In about 1465, potters migrated from Dau Khe in the Haii Duong province and established a new pottery center at Tho Ha, near the village of Bac Ninh, some thirty kilometers northeast of Hanoi. Dau Khe remained the most important provincial pottery center for several centuries. However, the new potteries in Tho Ha soon surpassed all other ceramic centers in the production of jars of unusually large size and circumference that were used for water and brine. (Materials adapted from the book “Southeast Asian Ceramic – Ninth through Seventeenth Centuries” by Dear F. Frasche, The Asia Society, 1976. – see photo # 12 for an example from that book - this one with incised design).

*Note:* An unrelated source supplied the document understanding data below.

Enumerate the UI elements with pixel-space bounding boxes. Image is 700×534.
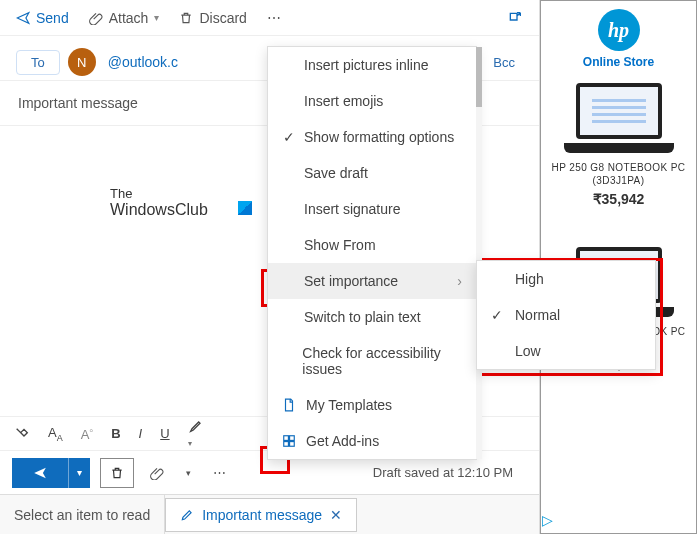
chevron-right-icon: › <box>457 273 462 289</box>
tab-reading-pane[interactable]: Select an item to read <box>0 499 164 531</box>
pencil-icon <box>180 508 194 522</box>
ad-product-1-price: ₹35,942 <box>593 191 645 207</box>
watermark-line1: The <box>110 186 252 201</box>
menu-insert-signature[interactable]: Insert signature <box>268 191 476 227</box>
laptop-icon <box>564 83 674 153</box>
send-primary[interactable] <box>12 458 68 488</box>
send-button[interactable]: Send <box>8 6 77 30</box>
ellipsis-icon: ⋯ <box>267 10 281 26</box>
svg-rect-0 <box>284 436 289 441</box>
trash-icon <box>179 11 193 25</box>
menu-accessibility[interactable]: Check for accessibility issues <box>268 335 476 387</box>
watermark-line2: WindowsClub <box>110 201 208 218</box>
highlight-icon <box>188 418 204 434</box>
more-actions-menu: Insert pictures inline Insert emojis ✓Sh… <box>267 46 477 460</box>
more-toolbar-button[interactable]: ⋯ <box>259 6 289 30</box>
ellipsis-icon: ⋯ <box>213 465 226 480</box>
underline-button[interactable]: U <box>156 424 173 443</box>
menu-get-addins[interactable]: Get Add-ins <box>268 423 476 459</box>
importance-submenu: High ✓Normal Low <box>476 260 656 370</box>
ad-product-1-name: HP 250 G8 NOTEBOOK PC (3D3J1PA) <box>545 161 692 187</box>
menu-set-importance[interactable]: Set importance› <box>268 263 476 299</box>
importance-high[interactable]: High <box>477 261 655 297</box>
watermark-logo-icon <box>238 201 252 215</box>
more-actions-button[interactable]: ⋯ <box>207 463 232 482</box>
svg-rect-1 <box>290 436 295 441</box>
menu-plain-text[interactable]: Switch to plain text <box>268 299 476 335</box>
font-increase-button[interactable]: AA <box>44 423 67 445</box>
menu-insert-pictures[interactable]: Insert pictures inline <box>268 47 476 83</box>
ad-store-caption: Online Store <box>583 55 654 69</box>
bold-button[interactable]: B <box>107 424 124 443</box>
menu-scrollbar[interactable] <box>476 47 482 459</box>
menu-show-formatting[interactable]: ✓Show formatting options <box>268 119 476 155</box>
templates-icon <box>282 398 298 412</box>
chevron-down-icon: ▾ <box>154 12 159 23</box>
paperclip-icon <box>150 466 164 480</box>
menu-my-templates[interactable]: My Templates <box>268 387 476 423</box>
watermark: The WindowsClub <box>110 186 252 219</box>
menu-save-draft[interactable]: Save draft <box>268 155 476 191</box>
draft-status: Draft saved at 12:10 PM <box>373 465 527 480</box>
tab-compose-label: Important message <box>202 507 322 523</box>
format-painter-button[interactable] <box>10 424 34 444</box>
importance-normal[interactable]: ✓Normal <box>477 297 655 333</box>
check-icon: ✓ <box>491 307 505 323</box>
menu-show-from[interactable]: Show From <box>268 227 476 263</box>
italic-button[interactable]: I <box>135 424 147 443</box>
attach-secondary-button[interactable] <box>144 466 170 480</box>
paint-icon <box>14 426 30 442</box>
discard-label: Discard <box>199 10 246 26</box>
ad-product-1[interactable]: HP 250 G8 NOTEBOOK PC (3D3J1PA) ₹35,942 <box>545 83 692 207</box>
ad-choices-icon[interactable]: ▷ <box>542 512 553 528</box>
hp-logo-icon: hp <box>598 9 640 51</box>
send-dropdown[interactable]: ▾ <box>68 458 90 488</box>
tab-close-button[interactable]: ✕ <box>330 507 342 523</box>
trash-icon <box>110 466 124 480</box>
paperclip-icon <box>89 11 103 25</box>
discard-draft-button[interactable] <box>100 458 134 488</box>
send-icon <box>16 11 30 25</box>
compose-toolbar: Send Attach ▾ Discard ⋯ <box>0 0 539 36</box>
font-color-button[interactable]: A◦ <box>77 422 98 444</box>
send-split-button[interactable]: ▾ <box>12 458 90 488</box>
menu-insert-emojis[interactable]: Insert emojis <box>268 83 476 119</box>
importance-low[interactable]: Low <box>477 333 655 369</box>
send-icon <box>32 466 48 480</box>
attach-label: Attach <box>109 10 149 26</box>
attach-button[interactable]: Attach ▾ <box>81 6 168 30</box>
attach-chevron[interactable]: ▾ <box>180 468 197 478</box>
to-field-button[interactable]: To <box>16 50 60 75</box>
tab-compose-draft[interactable]: Important message ✕ <box>165 498 357 532</box>
svg-rect-3 <box>290 442 295 447</box>
recipient-avatar: N <box>68 48 96 76</box>
check-icon: ✓ <box>282 129 296 145</box>
addins-icon <box>282 434 298 448</box>
popout-button[interactable] <box>499 6 531 30</box>
send-label: Send <box>36 10 69 26</box>
highlight-button[interactable]: ▾ <box>184 416 208 451</box>
popout-icon <box>507 10 523 26</box>
recipient-email[interactable]: @outlook.c <box>104 54 178 70</box>
bottom-tabs: Select an item to read Important message… <box>0 494 539 534</box>
discard-button[interactable]: Discard <box>171 6 254 30</box>
svg-rect-2 <box>284 442 289 447</box>
bcc-button[interactable]: Bcc <box>493 55 523 70</box>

The standard reference book on Vietnamese ceramics is by Stevenson and Guy. In that book on "Vietnamese Ceramics", 1997, Avery Press, plates 316 through 320 show these varying amber glazed jars ranging from the 15th to 17th centuries and plates 322 and 323 a bowl and vase respectively. This large jar most closely resembles fig 371, a "Jar with six dragons modeled in relief forming strap handles on the shoulder, olive brown glaze, lower portion unglazed” that is located at the Art Gallery of South Australia, Adelaide. That jar was attributed to the 16th-17th century and to have been made in central Vietnam. Even the relief dragon decorations and the dripping glaze are similar to that jar.

This is a fine and rare example of early Vietnamese pottery that belongs in any comprehensive collection of Vietnamese ceramics.